El barril de las manzanas
«Pasados catorce años, acaso el juicio de la Perla Negra necesite más novelistas y menos letrados porque la justicia despaciosa deja de serlo y se convierte en literatura»
Calculo que tendría ocho años de edad cuando devoré por primera vez 'La isla del tesoro', esa portentosa urdimbre literaria tan bien tejida que ha ... sido capaz de atrapar a millones de criaturas por el mundo durante ciento cuarenta años sin el menor signo de obsolescencia. La historia vigorosa de Stevenson es una eficaz telaraña con cualidades excepcionales. En contra de lo que pueda presumirse, sus víctimas, entre las que me encuentro, nunca forcejeamos para liberarnos de ella y sucumbimos encantadas al amor de la lectura con el deseo de permanecer cautivas para siempre entre sus nudos; encandiladas una y otra vez por el sabor irresistible de todos sus señuelos.
Puede que muchos de los lectores infantiles de 'La isla del tesoro' jamás hayan experimentado el despertar de una auténtica pasión por la lectura. Acaso no cayeron en esa maravillosa trampa porque sobrevolaron el texto con distancia, o con cierto desdén. Como si leerlo hubiese sido para ellos un trámite engorroso —quizás obligatorio— sin beneficios adicionales. Qué pena. Leer así un libro como este se parece mucho a encender la calefacción en invierno con las ventanas abiertas, a tirar la comida, a gastar dinero en desmontar carriles bici, a secar una ciudad para regar aguacates. Pero quienes sintieran de niños los efectos emocionales producidos por aquel libro, seguro que cayeron en su trampa y saben a qué me refiero.
Recuerdo que entre todo el buen puñado de sugerencias a la imaginación y sensaciones brotadas entre sus párrafos, hasta entonces desconocidas, una en particular dejó huella permanente en mi memoria. Aquel barril de manzanas en cuyo interior nos hemos acurrucado todos junto al íntegro y audaz Jim Hawkins supuso el aula de un curso avanzado en inteligencia emocional, la sesión práctica en un máster de relaciones internacionales y recursos humanos, el seminario recoleto de un grado básico para la toma de decisiones en momentos críticos. Todos, junto a Jim, paralizados y ovillados entre las manzanas, con los poros de la piel, la boca y los ojos abiertos de par en par, advertimos, no sin el vértigo desagradable de la decepción, el poder embaucador y peligroso que pueden detentar la simpatía, la condescendencia y la lisonja oculta bajo esas apariencias serviles que desactivan la alarma de todos los incautos. Un barril casi vacío de manzanas nos permitió escuchar la naturaleza ruin de aquel John Silver, zalamero, largo de planes y corto de ética, tan universal, por otra parte. También descubrimos que el mundo está lleno de tesoros y que alrededor de todos ellos siempre surgirá de la nada una nube densa de codicia, como la niebla que se pega a las orillas del Pisuerga y que, al igual que en los tiempos de Stevenson, provoca todo tipo de maquinaciones para hacerse con ellos.

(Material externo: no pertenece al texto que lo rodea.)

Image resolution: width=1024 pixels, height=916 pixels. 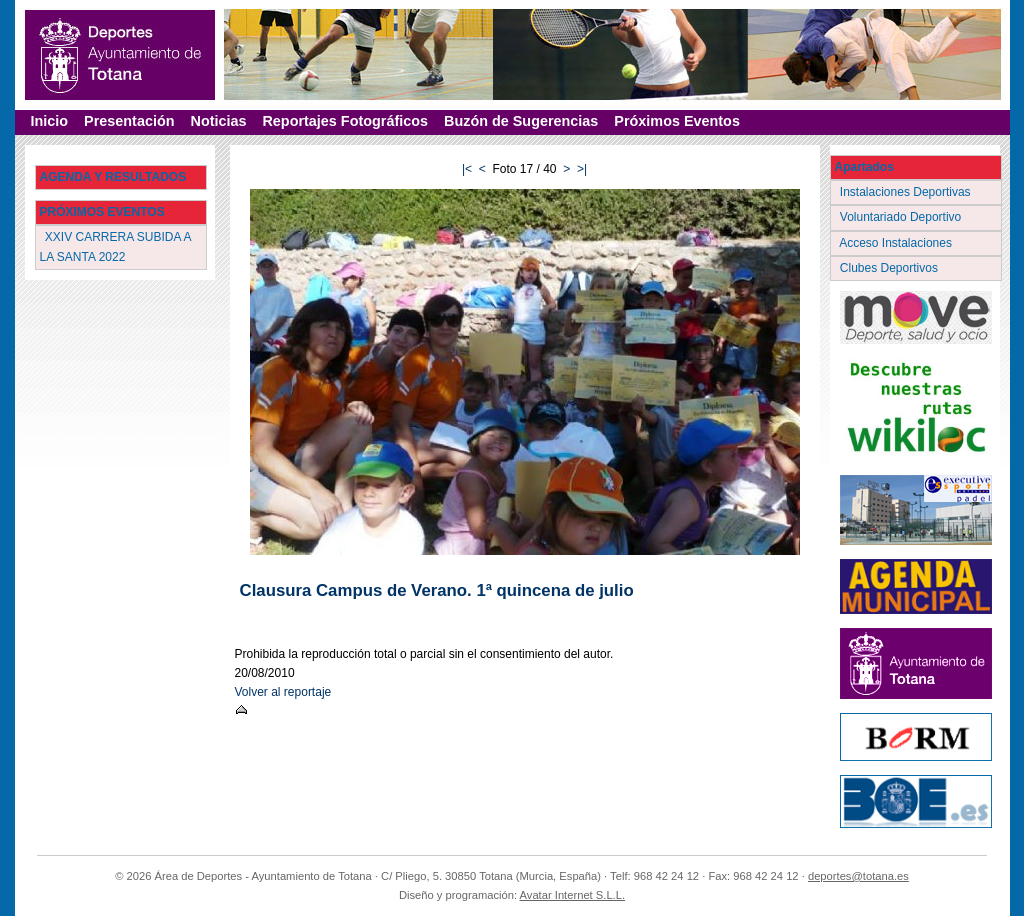 What do you see at coordinates (283, 692) in the screenshot?
I see `Volver al reportaje` at bounding box center [283, 692].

Se celebra, al fin, el juicio contra los altos cargos del gobierno de la Junta que maniobraron con la compra de la Perla Negra y unos terrenos en Portillo que servirían de excusa para meterle mano a nuestro tesoro, ese que tantos desvelos y tanto trabajo nos cuesta. Determinará la justicia a quién habremos de llamar John Silver en esta historia y qué papel jugó entre modales impostados mientras nos llenaba el navío de bucaneros. O no, porque pasados catorce años acaso el juicio necesite más novelistas y menos letrados. La justicia despaciosa deja de serlo y se convierte en literatura. Ya poco puede repararse. Nos queda la falsa y complaciente certeza de que nadie escapa al concurso de la ley y, por supuesto, la curiosidad de conocer el nombre de todas aquellas personas buenas e inteligentes, sagaces e íntegras, que lo escucharon todo, ocultas en el barril de las manzanas, para después callar como cobardes.